The researchers tested several different lighter crystals to find ones that produced a consistent voltage using a spring-based mechanism. To understand more about how the lighters function, the team used a high-speed camera at 1,057 frames-per-second to view their mechanics in slow motion.
"One of the fundamental reasons this device works is that the piezoelectric crystal produces a consistently-high voltage, independent of the amount of force applied by the user," Bhamla said. "Our experiments showed that the hammer in these lighters is able to achieve acceleration of 3,000 Gs, which explains why it is capable of generating such a high burst of voltage."
To test its capabilities, the researchers used the device on samples of E. coli to add a chemical that makes the bacterial cells fluorescent under special lights, illuminating the cell parts and making them easier to identify.
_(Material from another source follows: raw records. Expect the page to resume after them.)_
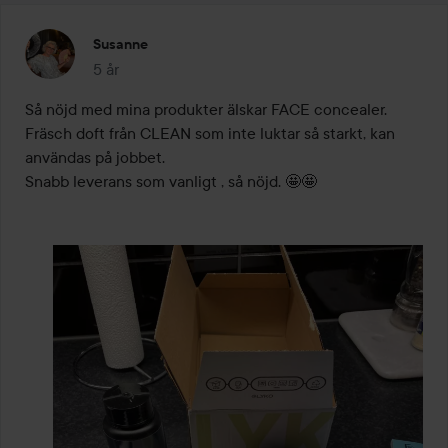
Susanne
5 år
Inlägget skapades 5 år
Så nöjd med mina produkter älskar FACE concealer. 
Fräsch doft från CLEAN som inte luktar så starkt, kan 
användas på jobbet.

Snabb leverans som vanligt , så nöjd. 🤩🤩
Similar techniques could be used in a lab or in remote field operations to detect the presence of bacteria or other cells.
The team also evaluated whether the device was easy to use, shipping the assembled ElectroPens to students at other universities and high schools.
"The research teams were able to successfully obtain the same fluorescence expression, which I think validates how easily these devices can be disseminated and adopted by students across the globe," Bhamla said.
To that end, the researchers have made available the plans for how to build the device, along with digital files to be used by a 3-D printer to fabricate the casing and actuator. Next steps of the research include testing a broader range of lighters looking for consistent voltages across a wider range, with the goal of creating ElectroPens of varying voltages.